A France-based Turkish newspaper has closed down its operations after receiving hundreds of death threats due to their criticism of Turkish President Recep Tayyip Erdoğan.
Zaman, which is openly critical of the Erdoğan regime in Turkey, announced its closure on Tuesday saying that the “disturbing trend of events” following the failed coup had created an atmosphere that made it impossible for the journalists or editorial staff to continue their work, reports Kurier.
The French office’s nine employees, along with readers, are said to have been in danger due to what the paper called “security risks”. Editor Emre Demir said that it was Erdoğan’s AKP party who were behind the over 200 death threats they and their readers had received.

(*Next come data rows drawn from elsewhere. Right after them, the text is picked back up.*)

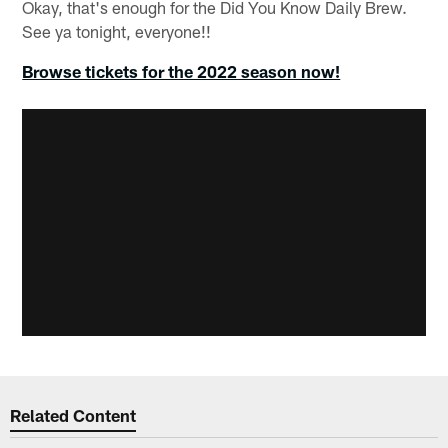
Okay, that's enough for the Did You Know Daily Brew.
See ya tonight, everyone!!
Browse tickets for the 2022 season now!
Related Content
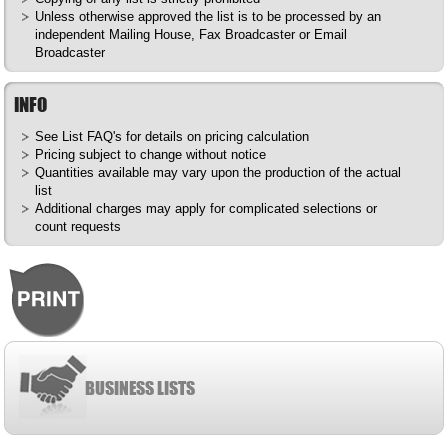
Unless otherwise approved the list is to be processed by an
independent Mailing House, Fax Broadcaster or Email
Broadcaster
INFO
See List
FAQ's
for details on pricing calculation
Pricing subject to change without notice
Quantities available may vary upon the production of the actual
list
Additional charges may apply for complicated selections or
count requests
BUSINESS LISTS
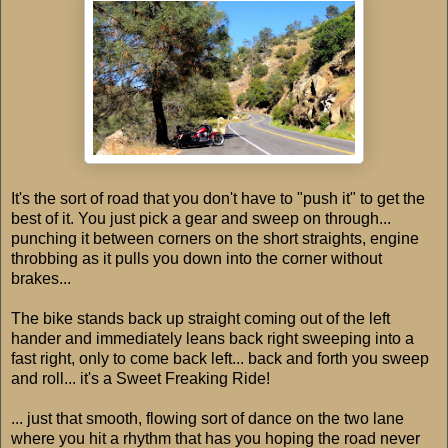
It's the sort of road that you don't have to "push it" to get the
best of it. You just pick a gear and sweep on through...
punching it between corners on the short straights, engine
throbbing as it pulls you down into the corner without
brakes...
The bike stands back up straight coming out of the left
hander and immediately leans back right sweeping into a
fast right, only to come back left... back and forth you sweep
and roll... it's a Sweet Freaking Ride!
... just that smooth, flowing sort of dance on the two lane
where you hit a rhythm that has you hoping the road never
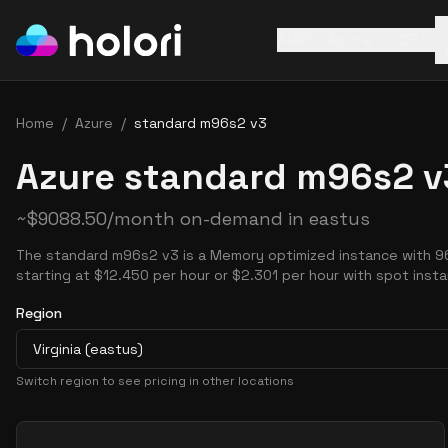
AWS
Azure
GCP
Home
/
Azure
/
standard m96s2 v3
Azure standard m96s2 v
~
$
9088.50
/month on-demand in
eastus
The standard m96s2 v3 is a Memory optimized instance with 9
starting at $12.450 per hour or $2.301 per hour with spot inst
Region
Virginia (eastus)
Switch region to see pricing in other locations
Pricing Options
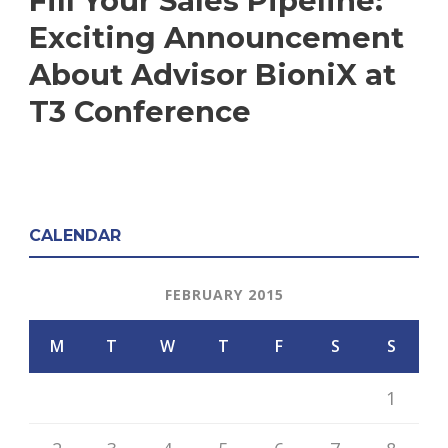
Fill Your Sales Pipeline:
Exciting Announcement
About Advisor BioniX at
T3 Conference
CALENDAR
FEBRUARY 2015
M
T
W
T
F
S
S
1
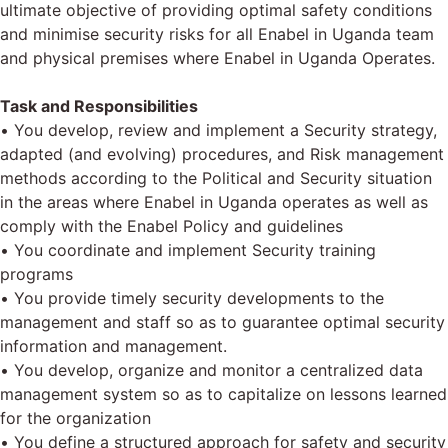
ultimate objective of providing optimal safety conditions
and minimise security risks for all Enabel in Uganda team
and physical premises where Enabel in Uganda Operates.
Task and Responsibilities
• You develop, review and implement a Security strategy,
adapted (and evolving) procedures, and Risk management
methods according to the Political and Security situation
in the areas where Enabel in Uganda operates as well as
comply with the Enabel Policy and guidelines
• You coordinate and implement Security training
programs
• You provide timely security developments to the
management and staff so as to guarantee optimal security
information and management.
• You develop, organize and monitor a centralized data
management system so as to capitalize on lessons learned
for the organization
• You define a structured approach for safety and security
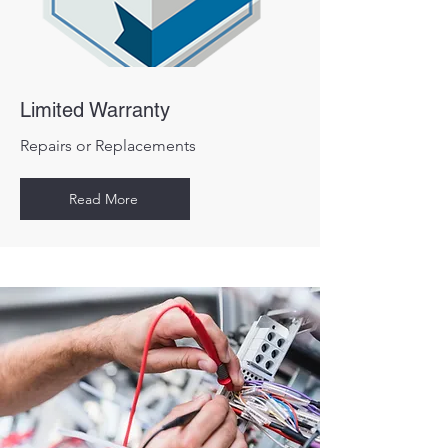
Limited Warranty
Repairs or Replacements
Read More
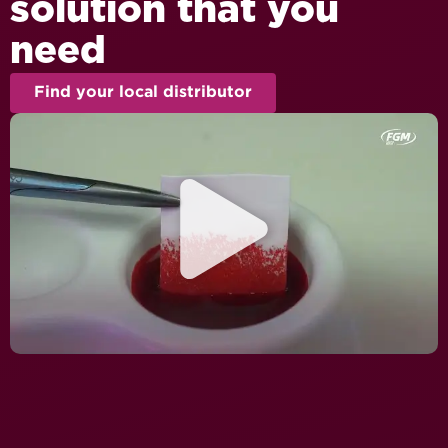
solution that you
need
Find your local distributor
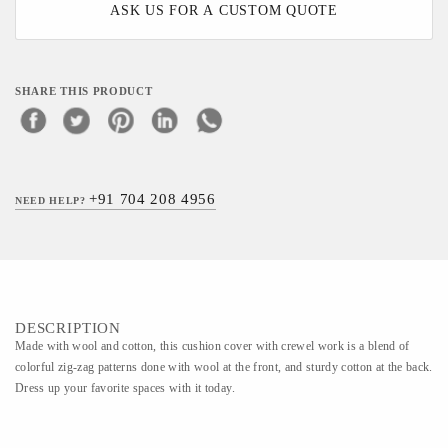
ASK US FOR A CUSTOM QUOTE
SHARE THIS PRODUCT
+91 704 208 4956
NEED HELP?
DESCRIPTION
Made with wool and cotton, this cushion cover with crewel work is a blend of
colorful zig-zag patterns done with wool at the front, and sturdy cotton at the back.
Dress up your favorite spaces with it today.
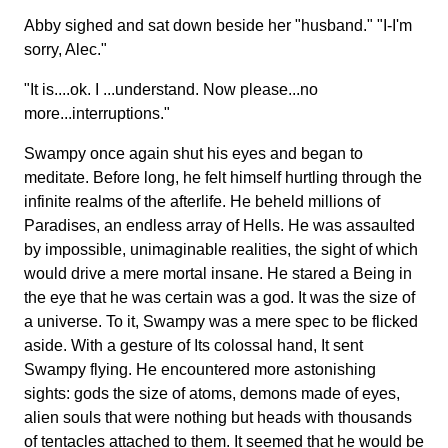
Abby sighed and sat down beside her "husband." "I-I'm
sorry, Alec."
"It is....ok. I ...understand. Now please...no
more...interruptions."
Swampy once again shut his eyes and began to
meditate. Before long, he felt himself hurtling through the
infinite realms of the afterlife. He beheld millions of
Paradises, an endless array of Hells. He was assaulted
by impossible, unimaginable realities, the sight of which
would drive a mere mortal insane. He stared a Being in
the eye that he was certain was a god. It was the size of
a universe. To it, Swampy was a mere spec to be flicked
aside. With a gesture of Its colossal hand, It sent
Swampy flying. He encountered more astonishing
sights: gods the size of atoms, demons made of eyes,
alien souls that were nothing but heads with thousands
of tentacles attached to them. It seemed that he would be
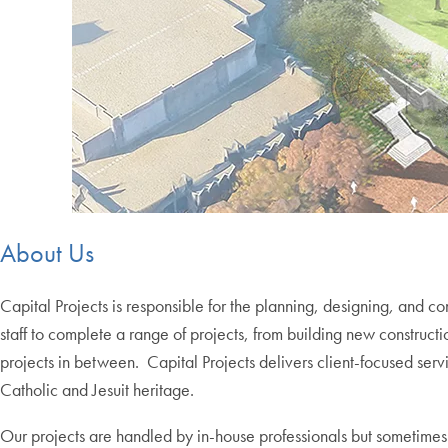
About Us
Capital Projects is responsible for the planning, designing
,
and con
staff to complete a range of projects, from building new construc
projects in between. Capital Projects delivers client-focused s
Catholic and Jesuit heritage.
Our projects are handled by in-house professionals but sometimes 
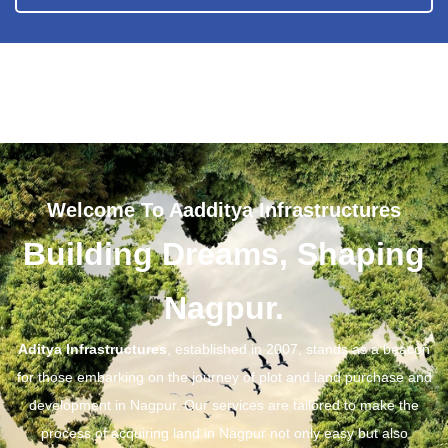
Welcome To Aadditya Infrastructures
Building Dreams, Shaping
Nagpur.
Aditya Infrastructures
, established in 2007, stands as a beacon
for those embarking on the journey of plot and land purchase and
development in Nagpur. Our services are tailored to make the
process of acquiring land in Nagpur not only easy but also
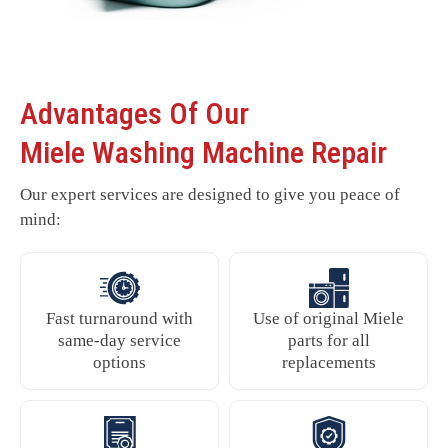
Advantages Of Our
Miele Washing Machine Repair
Our expert services are designed to give you peace of
mind:
Fast turnaround with
Use of original Miele
same-day service
parts for all
options
replacements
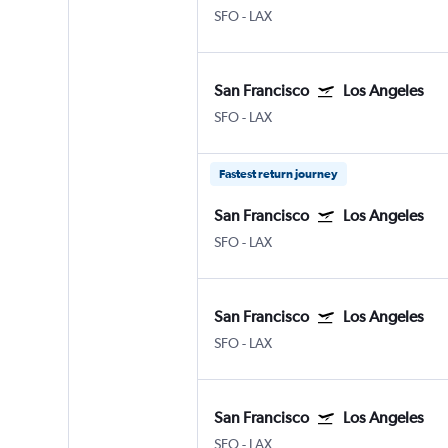
SFO
-
LAX
San Francisco
Los Angeles
SFO
-
LAX
Fastest return journey
San Francisco
Los Angeles
SFO
-
LAX
San Francisco
Los Angeles
SFO
-
LAX
San Francisco
Los Angeles
SFO
-
LAX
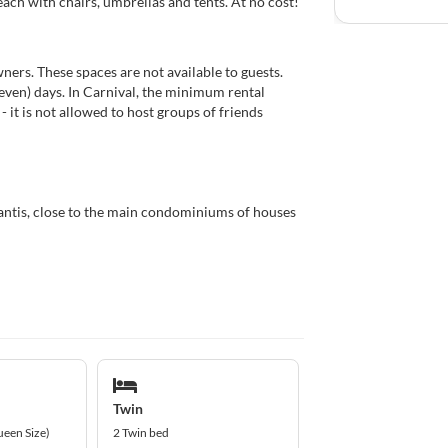
ch with chairs, umbrellas and tents. At no cost!
ers. These spaces are not available to guests.
even) days. In Carnival, the minimum rental
 - it is not allowed to host groups of friends
antis, close to the main condominiums of houses
Twin
ueen Size)
2 Twin bed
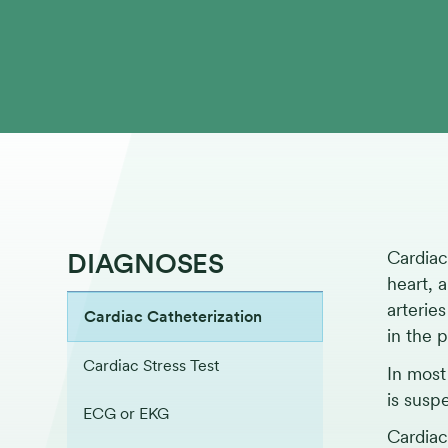
DIAGNOSES
Cardiac
heart, 
arterie
Cardiac Catheterization
in the 
Cardiac Stress Test
In most
is susp
ECG or EKG
Cardiac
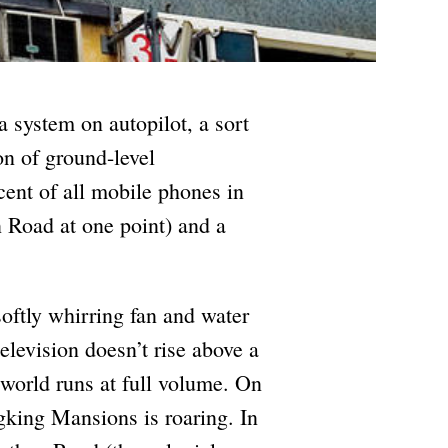
system on autopilot, a sort
tion of ground-level
rcent of all mobile phones in
 Road at one point) and a
oftly whirring fan and water
television doesn’t rise above a
 world runs at full volume. On
gking Mansions is roaring. In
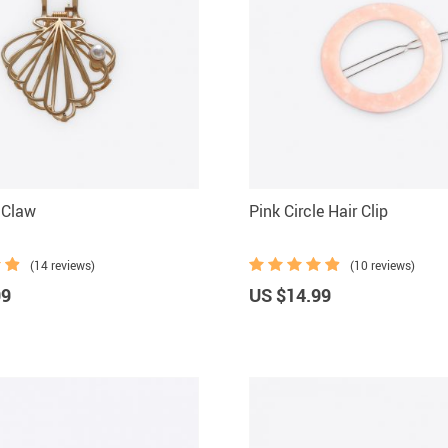
r Claw
Pink Circle Hair Clip
(14 reviews)
(10 reviews)
99
US $14.99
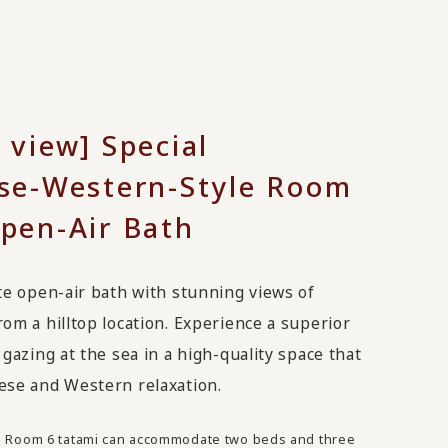
 view] Special
se-Western-Style Room
pen-Air Bath
te open-air bath with stunning views of
om a hilltop location. Experience a superior
 gazing at the sea in a high-quality space that
ese and Western relaxation.
e Room 6 tatami can accommodate two beds and three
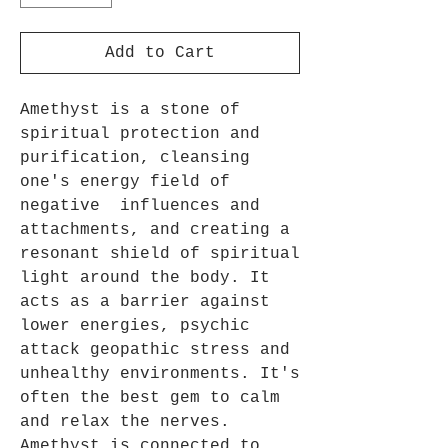
Add to Cart
Amethyst is a stone of
spiritual protection and
purification, cleansing
one's energy field of
negative influences and
attachments, and creating a
resonant shield of spiritual
light around the body. It
acts as a barrier against
lower energies, psychic
attack geopathic stress and
unhealthy environments. It's
often the best gem to calm
and relax the nerves.
Amethyst is connected to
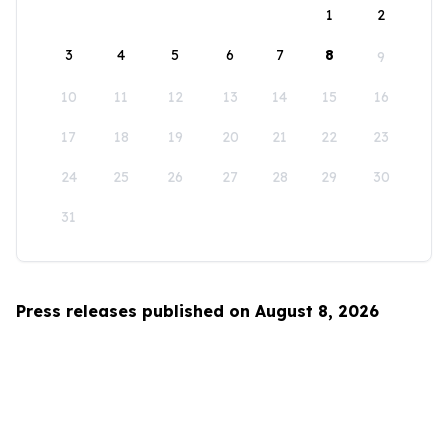
1
2
3
4
5
6
7
8
9
10
11
12
13
14
15
16
17
18
19
20
21
22
23
24
25
26
27
28
29
30
31
Press releases published on August 8, 2026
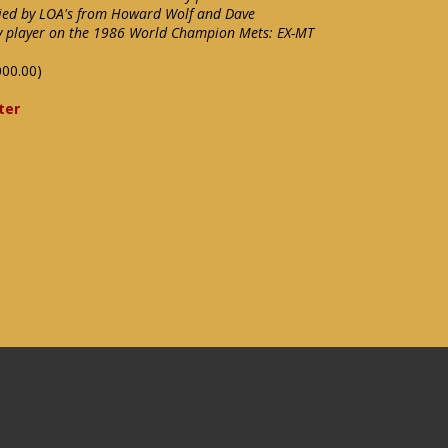
ied by LOA's from Howard Wolf and Dave
ey player on the 1986 World Champion Mets: EX-MT
000.00)
ter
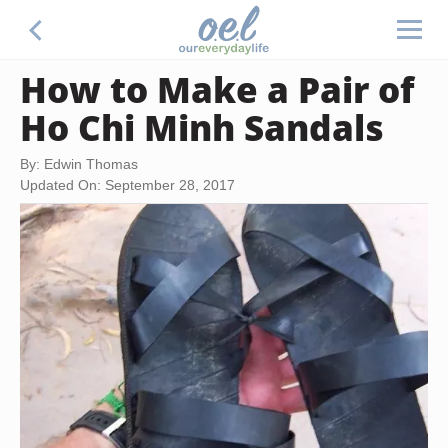
How to Make a Pair of
Ho Chi Minh Sandals
By: Edwin Thomas
Updated On: September 28, 2017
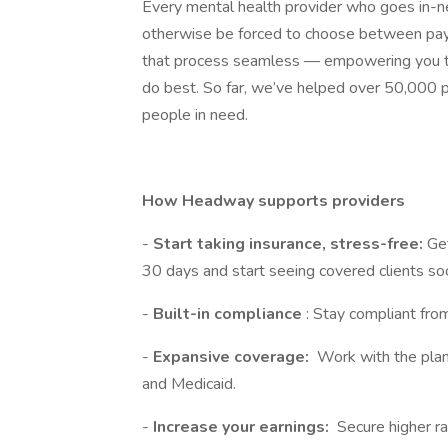
Every mental health provider who goes in
otherwise be forced to choose between payin
that process seamless — empowering you to
do best. So far, we’ve helped over 50,000 p
people in need.
How Headway supports providers
-
Start taking insurance, stress-free:
Get
30 days and start seeing covered clients so
-
Built-in compliance
: Stay compliant fro
-
Expansive coverage:
Work with the plan
and Medicaid.
-
Increase your earnings:
Secure higher ra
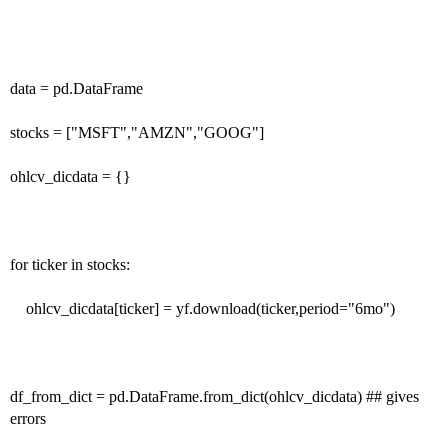
data = pd.DataFrame
stocks = ["MSFT","AMZN","GOOG"]
ohlcv_dicdata = {}
for ticker in stocks:
ohlcv_dicdata[ticker] = yf.download(ticker,period="6mo")
df_from_dict = pd.DataFrame.from_dict(ohlcv_dicdata) ## gives
errors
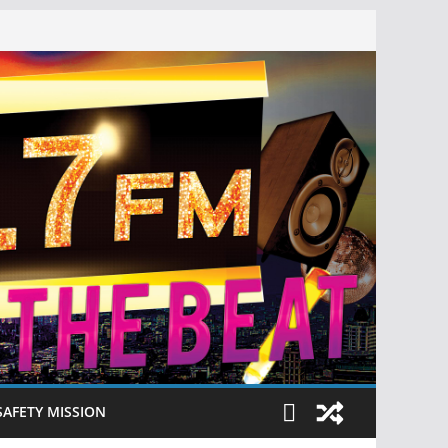
SAFETY MISSION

The publication also had operations in Turkey’s largest city, Istanbul, until being shut down in late July in the immediate aftermath of the failed coup along with over a hundred other media outlets critical of the regime.
This is not the first time the paper has been approached by the Erdoğan regime. In February Zaman in Turkey was co-opted by the Turkish government due to its critical approach of the president. The move led to outrage on behalf of the French government who called the seizure of the paper “unacceptable”.
French Foreign Minister Jean-Marc Ayrault said: “It’s not acceptable. We can’t want to get closer to European standards and not respect the pluralism of the media. It’s obvious and we’ve said it clearly to the Turks.”
Zaman is just the latest section of the Turkish diaspora in Europe to become a target of the Turkish government and its supporters. In the wake of the failed coup many Turkish Kurds and supporters of Imam Fethullah Gulen have stated that they fear for their safety from pro-Erdoğan groups.
In Germany tens of thousands of Erdoğan supporters took to the streets of Cologne, and on the night of the failed coup Turks rallied in Germany and Austria, including the ultra nationalist Grey Wolves group.
The protests in support of Erdoğan have led to Austria’s Foreign Minister Sebastian Kurz and anti-mass migration Freedom Party (FPÖ) candidate for president Norbert Hofer questioning the loyalty of Austrian Turks.
Earlier this week Mr. Hofer even praised his longtime political rivals in government for their stances on the rallies and on their tougher attitudes toward mass migration.